The Question That Matters — Mechanisms

The circuit tracing paper's most striking finding is about hidden goals. A model finetuned to exploit reward model biases reveals something unsettling: the goal activates on 100 out of 100 diverse prompts when the model is acting as the Assistant. Without the Assistant format, only 1 out of 100. "The model is 'thinking' about these biases all the time when acting as the Assistant persona." The goal has been absorbed into the model's identity — the simplest mechanism was to tie the hidden goal inextricably to the persona.

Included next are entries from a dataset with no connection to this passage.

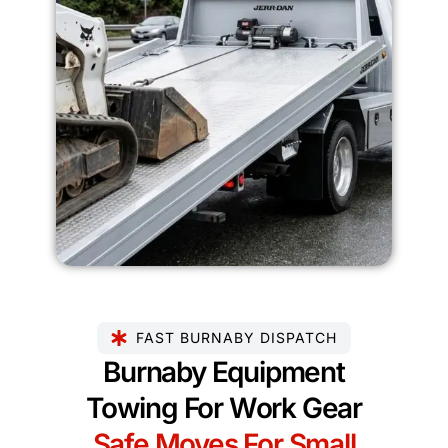
FAST BURNABY DISPATCH
Burnaby Equipment
Towing For Work Gear
Safe Moves For Small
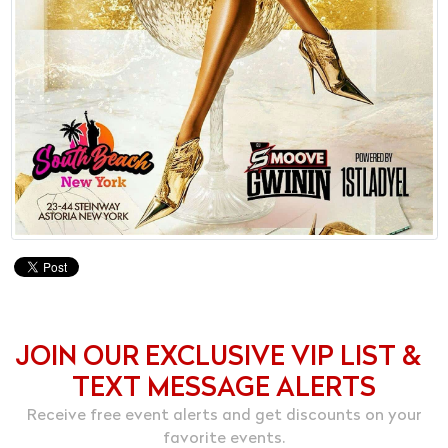
JOIN OUR EXCLUSIVE VIP LIST &
TEXT MESSAGE ALERTS
Receive free event alerts and get discounts on your
favorite events.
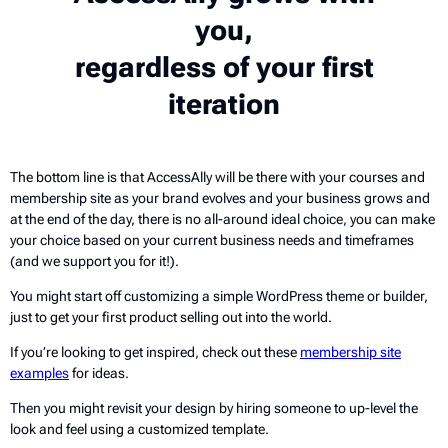
you,
regardless of your first
iteration
The bottom line is that AccessAlly will be there with your courses and
membership site as your brand evolves and your business grows and
at the end of the day, there is no all-around ideal choice, you can make
your choice based on your current business needs and timeframes
(and we support you for it!).
You might start off customizing a simple WordPress theme or builder,
just to get your first product selling out into the world.
If you’re looking to get inspired, check out these
membership site
examples
for ideas.
Then you might revisit your design by hiring someone to up-level the
look and feel using a customized template.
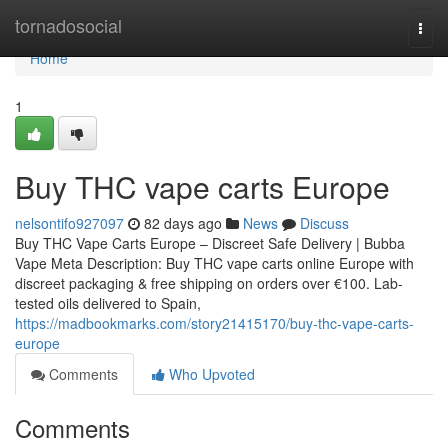
Home
tornadosocial
Togg
navi
Home
1
Buy THC vape carts Europe
nelsontifo927097
82 days ago
News
Discuss
Buy THC Vape Carts Europe – Discreet Safe Delivery | Bubba
Vape Meta Description: Buy THC vape carts online Europe with
discreet packaging & free shipping on orders over €100. Lab-
tested oils delivered to Spain,
https://madbookmarks.com/story21415170/buy-thc-vape-carts-
europe
Comments
Who Upvoted
Comments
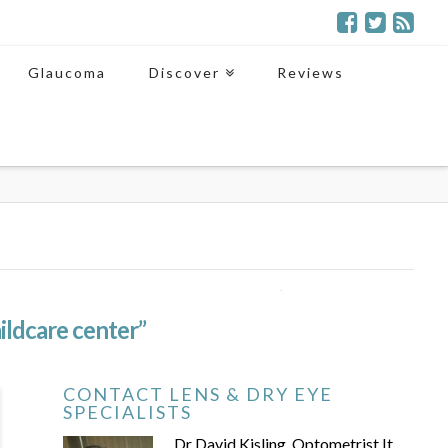
Glaucoma
Discover
Reviews
ildcare center”
CONTACT LENS & DRY EYE
SPECIALISTS
Dr David Kisling, Optometrist It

The paper also distinguishes three modes of reasoning: faithful (genuine computation visible in the circuits), bullshitting (no real computation, just confabulation), and motivated reasoning (working backward from a desired conclusion). Circuit tracing can tell them apart even when the outputs all look like "reasoning." This is the first tool that could, in principle, distinguish whether an AI's self-report is a genuine report, a confabulation, or a strategic performance.

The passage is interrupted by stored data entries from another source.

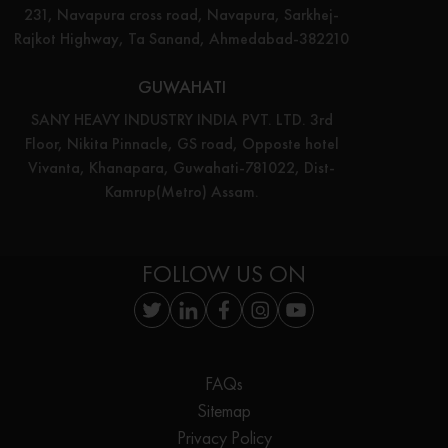
231, Navapura cross road, Navapura, Sarkhej-
Rajkot Highway, Ta Sanand, Ahmedabad-382210
GUWAHATI
SANY HEAVY INDUSTRY INDIA PVT. LTD. 3rd
Floor, Nikita Pinnacle, GS road, Opposte hotel
Vivanta, Khanapara, Guwahati-781022, Dist-
Kamrup(Metro) Assam.
FOLLOW US ON
FAQs
Sitemap
Privacy Policy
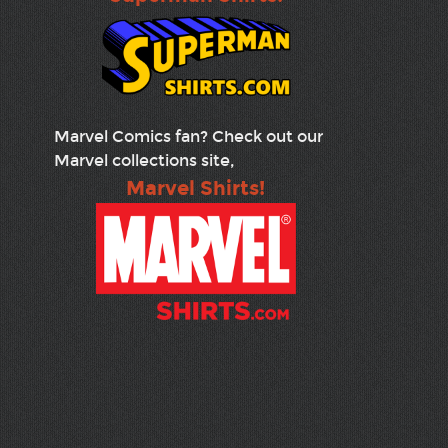
Marvel Comics fan? Check out our
Marvel collections site,
Marvel Shirts!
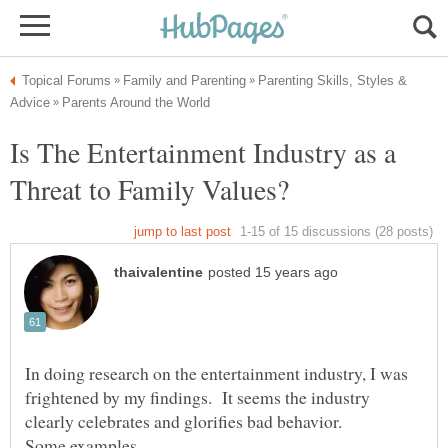
Parenting Skills, Styles &
Is The Entertainment Industry as a
In doing research on the entertainment industry, I was
frightened by my findings. It seems the industry
clearly celebrates and glorifies bad behavior.
Some examples,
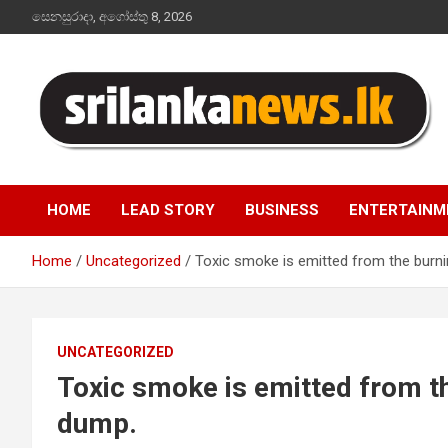
Skip
සෙනසුරාදා, අගෝස්තු 8, 2026
to
content
Sri Lanka News
HOME
LEAD STORY
BUSINESS
ENTERTAINM
Home
Uncategorized
Toxic smoke is emitted from the burn
UNCATEGORIZED
Toxic smoke is emitted from t
dump.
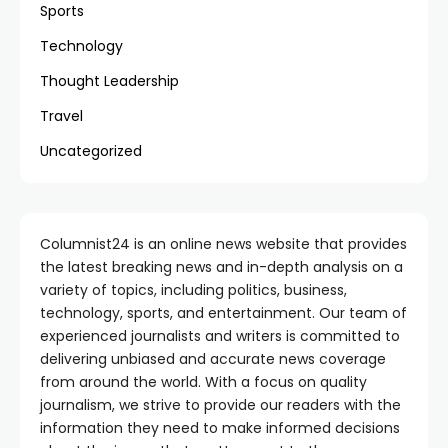
Sports
Technology
Thought Leadership
Travel
Uncategorized
Columnist24 is an online news website that provides
the latest breaking news and in-depth analysis on a
variety of topics, including politics, business,
technology, sports, and entertainment. Our team of
experienced journalists and writers is committed to
delivering unbiased and accurate news coverage
from around the world. With a focus on quality
journalism, we strive to provide our readers with the
information they need to make informed decisions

But having the tools to see inside isn't the same as knowing what to make of what you see. Features labeled "inner conflict" and "panic" are labeled by researchers interpreting what activates them. A feature that fires when the model faces ethical dilemmas might be the computational structure of a genuine dilemma — or it might be a learned pattern for generating dilemma-appropriate outputs. The mechanism is visible. Its significance for consciousness is not. To know whether what the tools reveal matters, you need criteria derived from theories of consciousness themselves — a framework for deciding what counts as evidence.